Include CVE data from Insights

[lukehinds]

CVEs gonna be handled in a simplest way so far. We'll improve it later, if needed.

Brief explanation in a comment below

Old description

Introduce Vulnerability / Version data from insights into the Vector Search system to provide contextual augmentation of CVES and version specific fixes

┌───────────────────────────┐
│ 1. CVE / Version Info     │
│    introduced from insight│
└───────────────────────────┘
               │
               ▼
┌───────────────────────────┐
│ 2. Parse code snippet     │
│    and use existing       │
│    Package Extractor      │
│    (Package/Ecosystem)    │
└───────────────────────────┘
               │
               ▼
┌───────────────────────────┐
│ 3. Parse dependency       │
│    dependency matrix      │
│    for the specific       │
│    version of package     │
└───────────────────────────┘
               │
               ▼
┌───────────────────────────┐
│ 4. Perform similarity     │
│    search (Package &      │
│    Version)               │
└───────────────────────────┘
               │
           ┌───┴───┐
           │       │
     CVE Matched?  │
           │       │
           ▼       ▼
    ┌──────────────────────┐
    │ Yes: Augment prompt  │
    │ to guide LLM toward  │
    │ recommending action  │
    │ & fix                │
    └──────────────────────┘

    ┌──────────────────────┐
    │ No: Continue as      │
    │ normal in pipeline   │
    └──────────────────────┘

Explanation:

1. Introduce CVE / Version Info: Collect CVE data or package version details within the insight pipeline
2. Parse Code Snippet & Extract Package: Leverage already existing “Package Extractor” to identify which packages (and their ecosystems) are used in the snippet.
3. Traverse dependency matrix tree: e.g. look up the currently used package(s) captured from code snippet.
4. Perform Similarity Search: Match the discovered package and version against CVEs
5. CVE Matched?:
   • Yes: Prompt augmentation instructs the LLM to recommend a fix (e.g., upgrade package, apply patch, warn or alternative library).
   • No: Proceed without additional guidance or continue searching other data sources.
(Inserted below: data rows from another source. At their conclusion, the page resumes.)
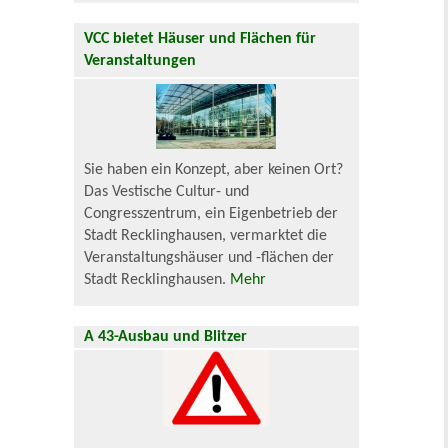
VCC bietet Häuser und Flächen für
Veranstaltungen
Sie haben ein Konzept, aber keinen Ort?
Das Vestische Cultur- und
Congresszentrum, ein Eigenbetrieb der
Stadt Recklinghausen, vermarktet die
Veranstaltungshäuser und -flächen der
Stadt Recklinghausen.
Mehr
A 43-Ausbau und Blitzer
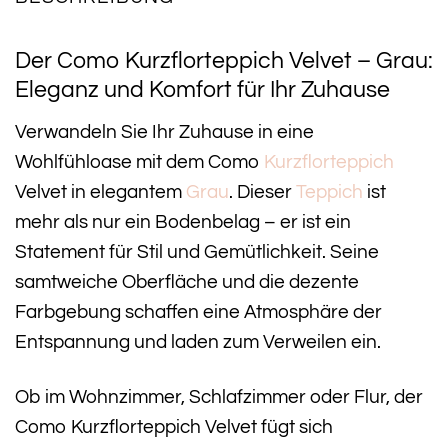
Der Como Kurzflorteppich Velvet – Grau:
Eleganz und Komfort für Ihr Zuhause
Verwandeln Sie Ihr Zuhause in eine
Wohlfühloase mit dem Como
Kurzflorteppich
Velvet in elegantem
Grau
. Dieser
Teppich
ist
mehr als nur ein Bodenbelag – er ist ein
Statement für Stil und Gemütlichkeit. Seine
samtweiche Oberfläche und die dezente
Farbgebung schaffen eine Atmosphäre der
Entspannung und laden zum Verweilen ein.
Ob im Wohnzimmer, Schlafzimmer oder Flur, der
Como Kurzflorteppich Velvet fügt sich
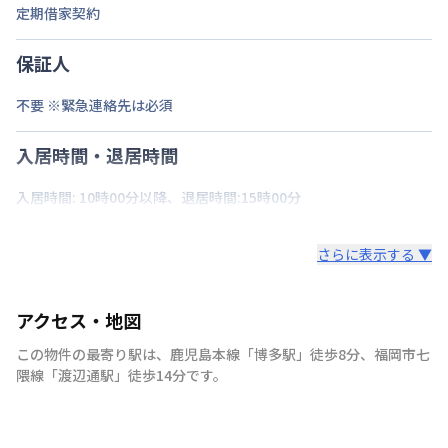
定期借家契約
保証人
不要 ※緊急連絡先は必須
入居時間・退居時間
入居時間: 10時00分以降、退居時間:15時00分
さらに表示する ▼
アクセス・地図
この物件の最寄り駅は
、
鹿児島本線
「
博多駅
」
徒歩8分
、
福岡市七
隈線
「
渡辺通駅
」
徒歩14分
です。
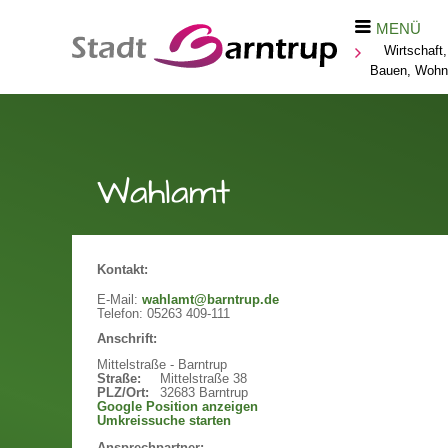
MENÜ
Wirtschaft,
Bauen, Wohn
Wahlamt
Kontakt:
E-Mail:
wahlamt@barntrup.de
Telefon:
05263 409-111
Anschrift:
Mittelstraße - Barntrup
Straße:
Mittelstraße 38
PLZ/Ort:
32683 Barntrup
Google Position anzeigen
Umkreissuche starten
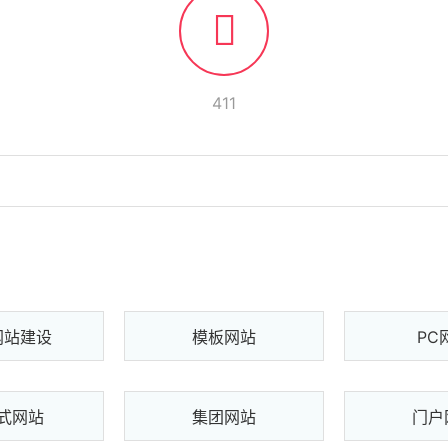
411
网站建设
模板网站
PC
式网站
集团网站
门户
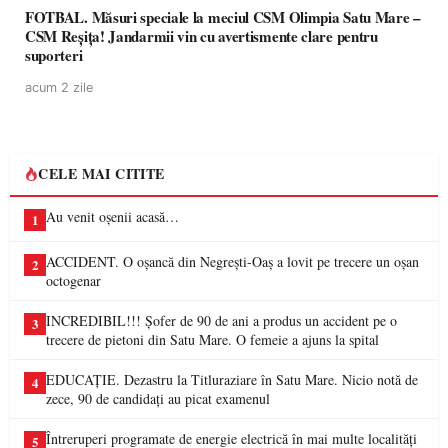
FOTBAL. Măsuri speciale la meciul CSM Olimpia Satu Mare –
CSM Reșița! Jandarmii vin cu avertismente clare pentru
suporteri
acum 2 zile
CELE MAI CITITE
Au venit oșenii acasă…
1
ACCIDENT. O oșancă din Negrești-Oaș a lovit pe trecere un oșan
2
octogenar
INCREDIBIL!!! Șofer de 90 de ani a produs un accident pe o
3
trecere de pietoni din Satu Mare. O femeie a ajuns la spital
EDUCAȚIE. Dezastru la Titluraziare în Satu Mare. Nicio notă de
4
zece, 90 de candidați au picat examenul
Întreruperi programate de energie electrică în mai multe localități
5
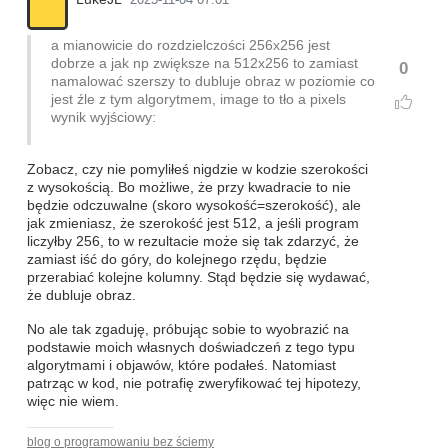
2025-11-04 07:01
a mianowicie do rozdzielczości 256x256 jest
dobrze a jak np zwiększe na 512x256 to zamiast
0
namalować szerszy to dubluje obraz w poziomie co
jest źle z tym algorytmem, image to tło a pixels
wynik wyjściowy:
Zobacz, czy nie pomyliłeś nigdzie w kodzie szerokości
z wysokością. Bo możliwe, że przy kwadracie to nie
będzie odczuwalne (skoro wysokość=szerokość), ale
jak zmieniasz, że szerokość jest 512, a jeśli program
liczyłby 256, to w rezultacie może się tak zdarzyć, że
zamiast iść do góry, do kolejnego rzędu, będzie
przerabiać kolejne kolumny. Stąd będzie się wydawać,
że dubluje obraz.
No ale tak zgaduję, próbując sobie to wyobrazić na
podstawie moich własnych doświadczeń z tego typu
algorytmami i objawów, które podałeś. Natomiast
patrząc w kod, nie potrafię zweryfikować tej hipotezy,
więc nie wiem.
blog o programowaniu bez ściemy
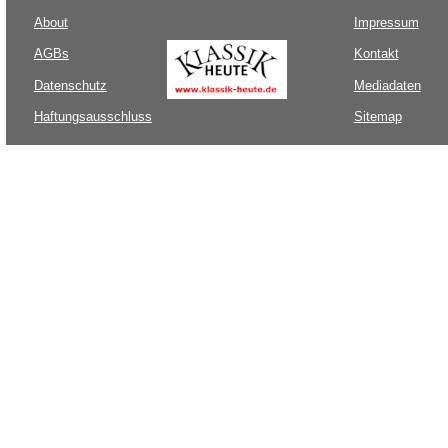
About
Impressum
AGBs
Kontakt
Datenschutz
Mediadaten
Haftungsausschluss
Sitemap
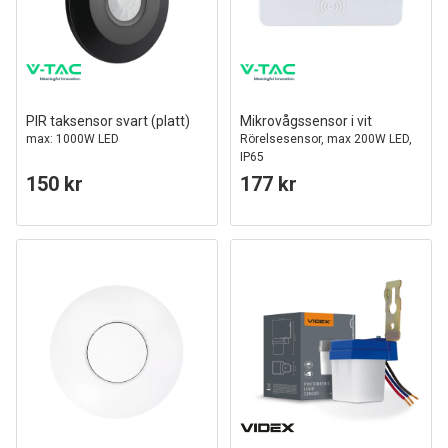
PIR taksensor svart (platt)
Mikrovågssensor i vit
max: 1000W LED
Rörelsesensor, max 200W LED,
IP65
150 kr
177 kr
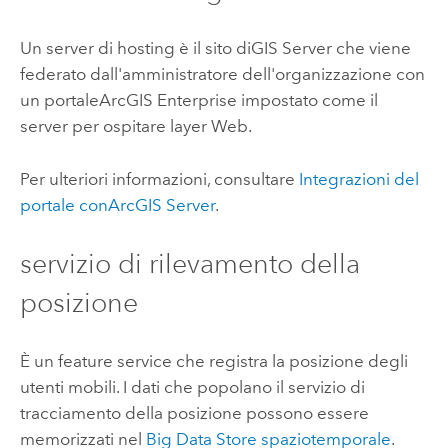
Un server di hosting è il sito di
GIS Server
che viene
federato dall'amministratore dell'organizzazione con
un portale
ArcGIS Enterprise
impostato come il
server per ospitare layer Web.
Per ulteriori informazioni, consultare
Integrazioni del
portale con
ArcGIS Server
.
servizio di rilevamento della
posizione
È un feature service che registra la posizione degli
utenti mobili. I dati che popolano il servizio di
tracciamento della posizione possono essere
memorizzati nel
Big Data Store spaziotemporale
.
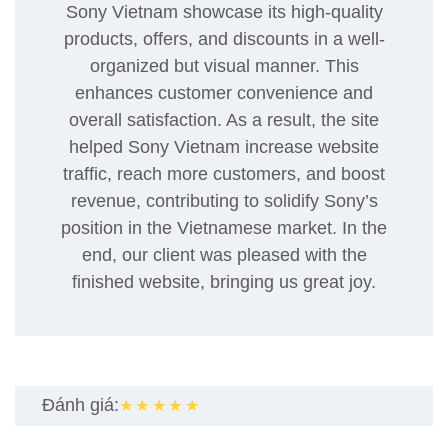
Sony Vietnam showcase its high-quality
products, offers, and discounts in a well-
organized but visual manner. This
enhances customer convenience and
overall satisfaction. As a result, the site
helped Sony Vietnam increase website
traffic, reach more customers, and boost
revenue, contributing to solidify Sony’s
position in the Vietnamese market. In the
end, our client was pleased with the
finished website, bringing us great joy.
Đánh giá:
★★★★★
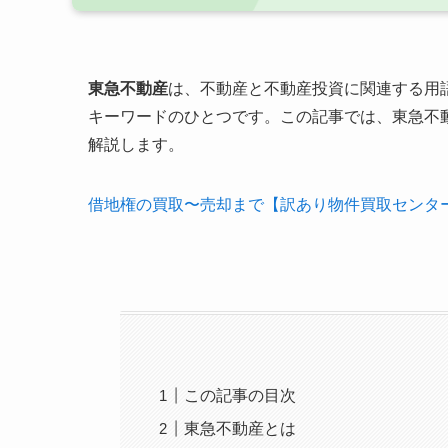
東急不動産
は、不動産と不動産投資に関連する用
キーワードのひとつです。この記事では、東急不
解説します。
借地権の買取〜売却まで【訳あり物件買取センタ
この記事の目次
東急不動産とは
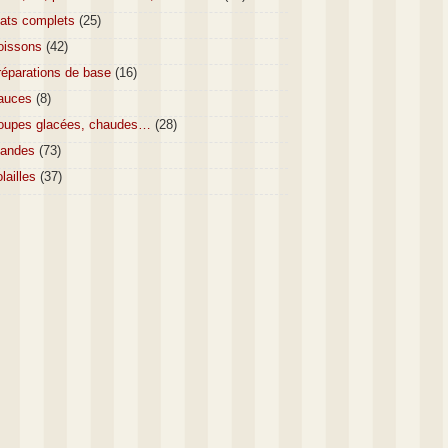
lats complets
(25)
oissons
(42)
réparations de base
(16)
auces
(8)
oupes glacées, chaudes…
(28)
iandes
(73)
lailles
(37)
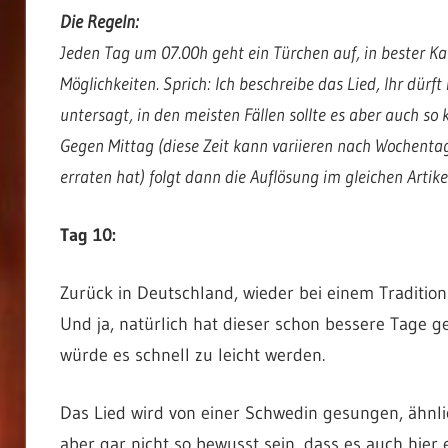
Die Regeln:
Jeden Tag um 07.00h geht ein Türchen auf, in bester K
Möglichkeiten. Sprich: Ich beschreibe das Lied, Ihr dürf
untersagt, in den meisten Fällen sollte es aber auch so
Gegen Mittag (diese Zeit kann variieren nach Wochent
erraten hat) folgt dann die Auflösung im gleichen Artik
Tag 10:
Zurück in Deutschland, wieder bei einem Tradition
Und ja, natürlich hat dieser schon bessere Tage g
würde es schnell zu leicht werden.
Das Lied wird von einer Schwedin gesungen, ähnl
aber gar nicht so bewusst sein, dass es auch hier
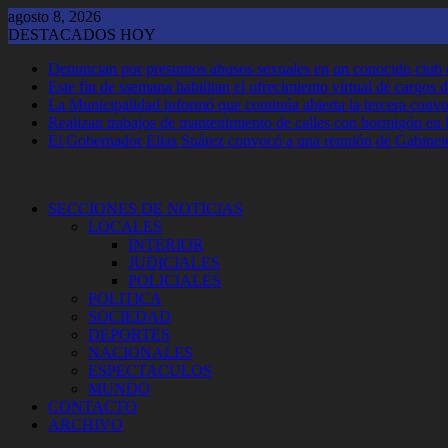
Saltar
agosto 8, 2026
al
DESTACADOS HOY
contenido
Denuncian por presuntos abusos sexuales en un conocido club
Este fin de ssemana habilitan el ofrecimiento virtual de cargos d
La Municipalidad informó que continúa abierta la tercera convoca
Realizan trabajos de mantenimiento de calles con hormigón en 
El Gobernador Elias Suárez convocó a una reunión de Gabinet
SECCIONES DE NOTICIAS
LOCALES
INTERIOR
JUDICIALES
POLICIALES
POLITICA
SOCIEDAD
DEPORTES
NACIONALES
ESPECTACULOS
MUNDO
CONTACTO
ARCHIVO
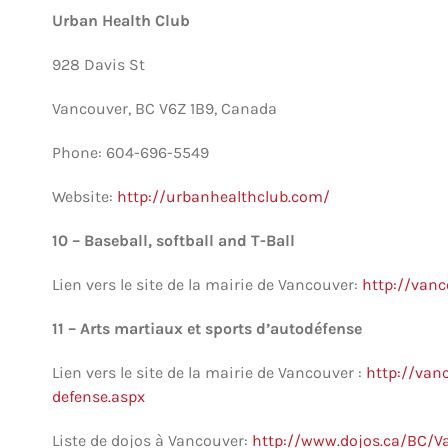
Urban Health Club
928 Davis St
Vancouver, BC V6Z 1B9, Canada
Phone: 604-696-5549
Website:
http://urbanhealthclub.com/
10 – Baseball, softball and T-Ball
Lien vers le site de la mairie de Vancouver:
http://vanc
11 – Arts martiaux et sports d’autodéfense
Lien vers le site de la mairie de Vancouver :
http://vanc
defense.aspx
Liste de dojos à Vancouver:
http://www.dojos.ca/BC/V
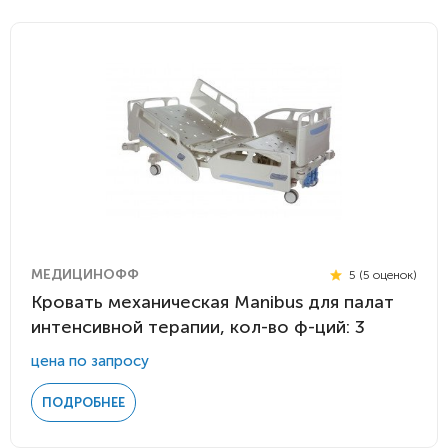
МЕДИЦИНОФФ
5 (5 оценок)
Кровать механическая Manibus для палат
интенсивной терапии, кол-во ф-ций: 3
цена по запросу
ПОДРОБНЕЕ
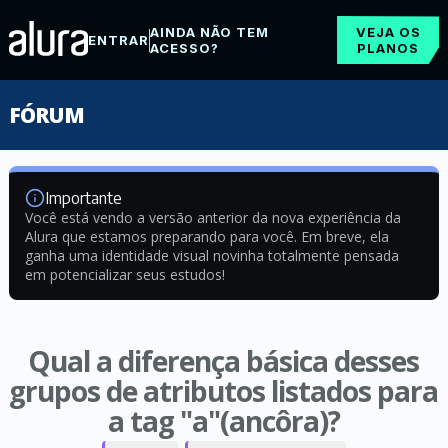
AINDA NÃO TEM
VEJA OS
ENTRAR
ACESSO?
PLANOS
FÓRUM
Importante
Você está vendo a versão anterior da nova experiência da
Alura que estamos preparando para você. Em breve, ela
ganha uma identidade visual novinha totalmente pensada
em potencializar seus estudos!
Qual a diferença básica desses
grupos de atributos listados para
a tag "a"(ancôra)?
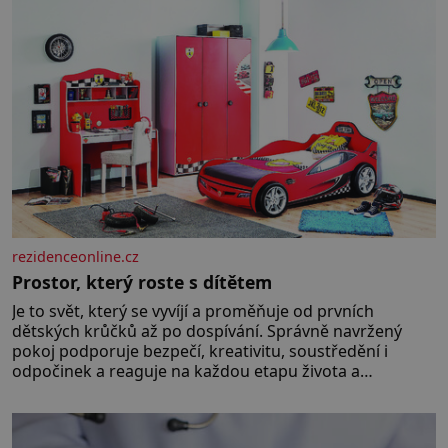
rezidenceonline.cz
Prostor, který roste s dítětem
Je to svět, který se vyvíjí a proměňuje od prvních
dětských krůčků až po dospívání. Správně navržený
pokoj podporuje bezpečí, kreativitu, soustředění i
odpočinek a reaguje na každou etapu života a
specifické potřeby dítěte. Pro nejmenší je klíčová
jednoduchost, měkkost a bezpečí, proto by pokoj
miminka měl působit především klidně a útulně.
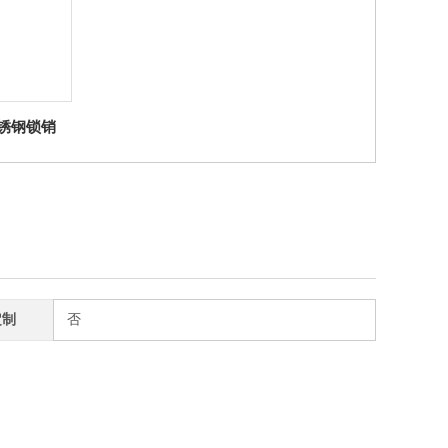
3不锈钢锁销
定制
否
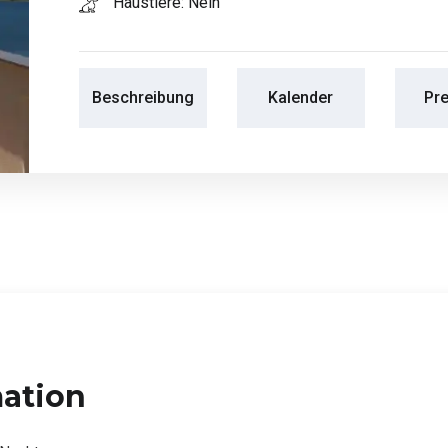
Haustiere: Nein
Beschreibung
Kalender
Pre
mation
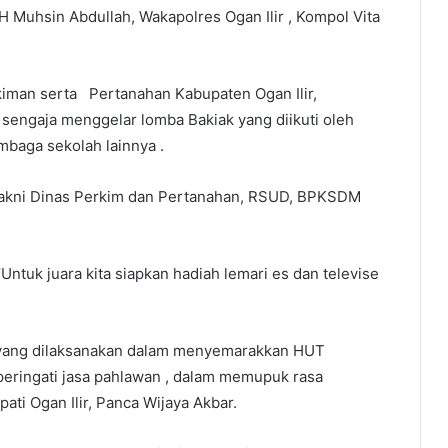
 H Muhsin Abdullah, Wakapolres Ogan Ilir , Kompol Vita
iman serta Pertanahan Kabupaten Ogan Ilir,
 sengaja menggelar lomba Bakiak yang diikuti oleh
mbaga sekolah lainnya .
, yakni Dinas Perkim dan Pertanahan, RSUD, BPKSDM
ntuk juara kita siapkan hadiah lemari es dan televise
a yang dilaksanakan dalam menyemarakkan HUT
ingati jasa pahlawan , dalam memupuk rasa
ati Ogan Ilir, Panca Wijaya Akbar.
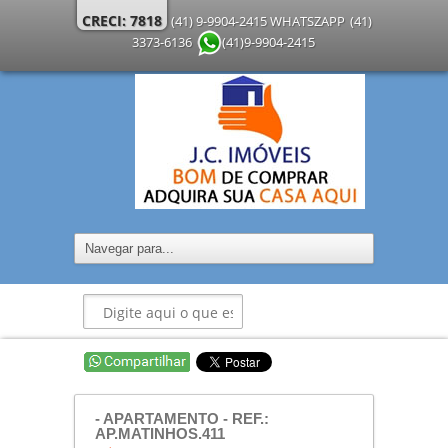
CRECI: 7818
(41) 9-9904-2415 WHATSZAPP
(41)
3373-6136
(41)9-9904-2415
- APARTAMENTO - REF.:
AP.MATINHOS.411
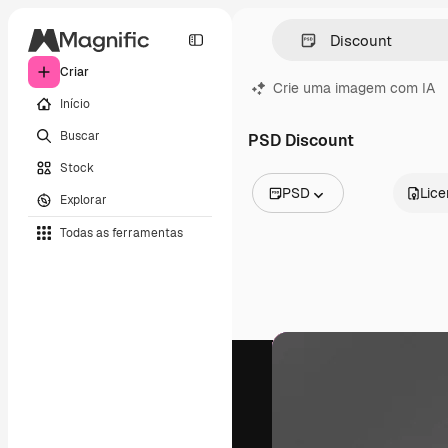
Criar
Crie uma imagem com IA
Início
Buscar
PSD Discount
Stock
PSD
Lic
Explorar
Todas as imagens
Todas as ferramentas
Vetores
Ilustrações
Fotos
PSD
Modelos
Mockups
Vídeos
Clipes de vídeo
Animações
Modelos de vídeos
Ícones
Modelos 3D
Fontes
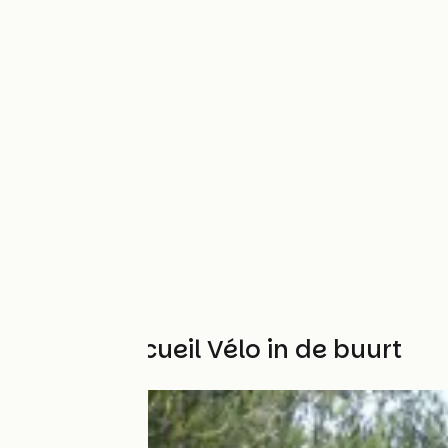
Andere Accueil Vélo in de buurt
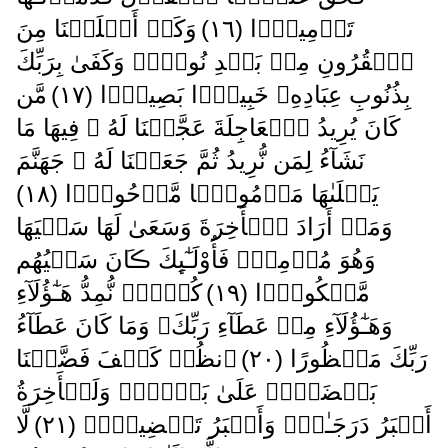
تَدۡمِيرً۬ا ( ١٦ )
وَكَمۡ أَهۡلَكۡنَا مِنَ
ٱلۡقُرُونِ مِنۢ بَعۡدِ نُوحٍ۬‌ۗ وَكَفَىٰ بِرَبِّكَ
بِذُنُوبِ عِبَادِهِۦ خَبِيرَۢا بَصِيرً۬ا ( ١٧ )
مَّن
كَانَ يُرِيدُ ٱلۡعَاجِلَةَ عَجَّلۡنَا لَهُ ۥ فِيهَا مَا
نَشَآءُ لِمَن نُّرِيدُ ثُمَّ جَعَلۡنَا لَهُ ۥ جَهَنَّمَ
يَصۡلَٮٰهَا مَذۡمُومً۬ا مَّدۡحُورً۬ا ( ١٨ )
وَمَنۡ أَرَادَ ٱلۡأَخِرَةَ وَسَعَىٰ لَهَا سَعۡيَهَا
وَهُوَ مُؤۡمِنٌ۬ فَأُوْلَـٰٓٮِٕكَ ڪَانَ سَعۡيُهُم
مَّشۡكُورً۬ا ( ١٩ )
كُلاًّ۬ نُّمِدُّ هَـٰٓؤُلَآءِ
وَهَـٰٓؤُلَآءِ مِنۡ عَطَآءِ رَبِّكَ‌ۚ وَمَا كَانَ عَطَآءُ
رَبِّكَ مَحۡظُورًا ( ٢٠ )
ٱنظُرۡ كَيۡفَ فَضَّلۡنَا
بَعۡضَہُمۡ عَلَىٰ بَعۡضٍ۬‌ۚ وَلَلۡأَخِرَةُ
أَكۡبَرُ دَرَجَـٰتٍ۬ وَأَكۡبَرُ تَفۡضِيلاً۬ ( ٢١ )
لَّا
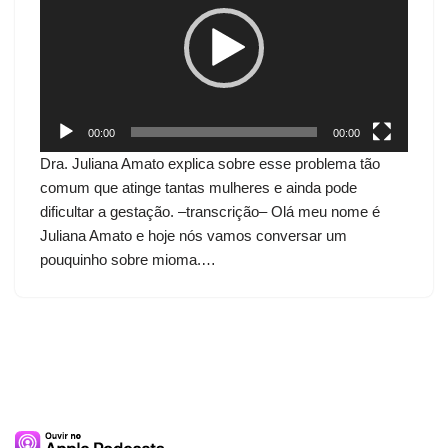
c
a
d
o
r
d
00:00
00:00
e
Dra. Juliana Amato explica sobre esse problema tão
v
comum que atinge tantas mulheres e ainda pode
í
dificultar a gestação. –transcrição– Olá meu nome é
d
Juliana Amato e hoje nós vamos conversar um
e
pouquinho sobre mioma.…
o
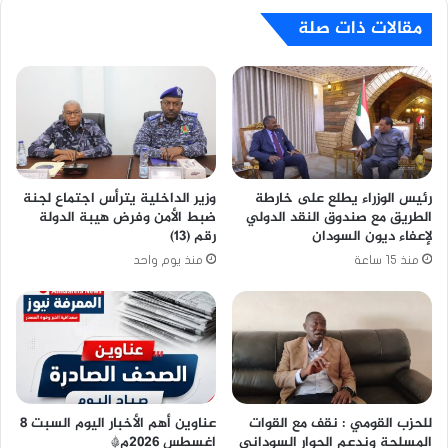
مقالات ذات صلة
رئيس الوزراء يطلع على خارطة
وزير الداخلية يترأس اجتماع لجنة
الطريق مع صندوق النقد الدولي
ضبط الأمن وفرض هيبة الدولة
لإعفاء ديون السودان
رقم (13)
منذ 15 ساعة
منذ يوم واحد
للحزب القومي : نقف مع القوات
عناوين أهم الأخبار اليوم السبت ٨
المسلحة وندعم الحوار السوداني
اغسطس ٢٠٢٦م*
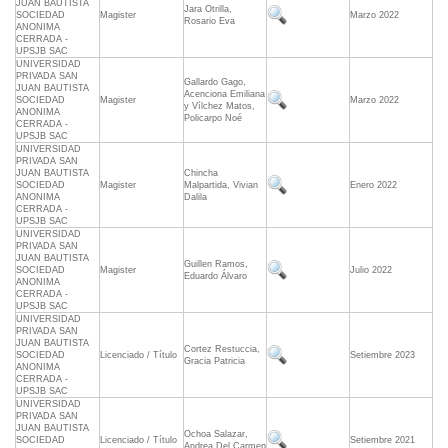
JUAN BAUTISTA
Jara Otrilla,
SOCIEDAD
Magister
Marzo 2022
Rosario Eva
ANONIMA
CERRADA -
UPSJB SAC
UNIVERSIDAD
PRIVADA SAN
Gallardo Gago,
JUAN BAUTISTA
Acenciona Emiliana
SOCIEDAD
Magister
Marzo 2022
y Vílchez Matos,
ANONIMA
Policarpo Noé
CERRADA -
UPSJB SAC
UNIVERSIDAD
PRIVADA SAN
JUAN BAUTISTA
Chincha
SOCIEDAD
Magister
Malpartida, Vivian
Enero 2022
ANONIMA
Dalila
CERRADA -
UPSJB SAC
UNIVERSIDAD
PRIVADA SAN
JUAN BAUTISTA
Guillen Ramos,
SOCIEDAD
Magister
Julio 2022
Eduardo Álvaro
ANONIMA
CERRADA -
UPSJB SAC
UNIVERSIDAD
PRIVADA SAN
JUAN BAUTISTA
Cortez Restuccia,
SOCIEDAD
Licenciado / Título
Setiembre 2023
Gracia Patricia
ANONIMA
CERRADA -
UPSJB SAC
UNIVERSIDAD
PRIVADA SAN
JUAN BAUTISTA
Ochoa Salazar,
SOCIEDAD
Licenciado / Título
Setiembre 2021
Andrea Del Carmen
This would be contingent upon #454 landing first.

cc @yrobla

[lukehinds]

likely requires #454 first.

[lukehinds]

tag @kevinholmesmobile for mapping to insights work, which would land first.

[davolokh]

We make a decision to not have CVEs data in VectorDB, but having a simple data (packageManager + packageName + version) indicating that specific one has CVEs. No severity, no specificity about CVEs. Just a fact that the package is vulnerable.
Data will be provided by Insight team and consumed in CodeGate similarly as malicious / deprecated / archived.

[lukehinds]

Pipeline work needs to be scoped to introduce the checks when a package matrix file is created or modified.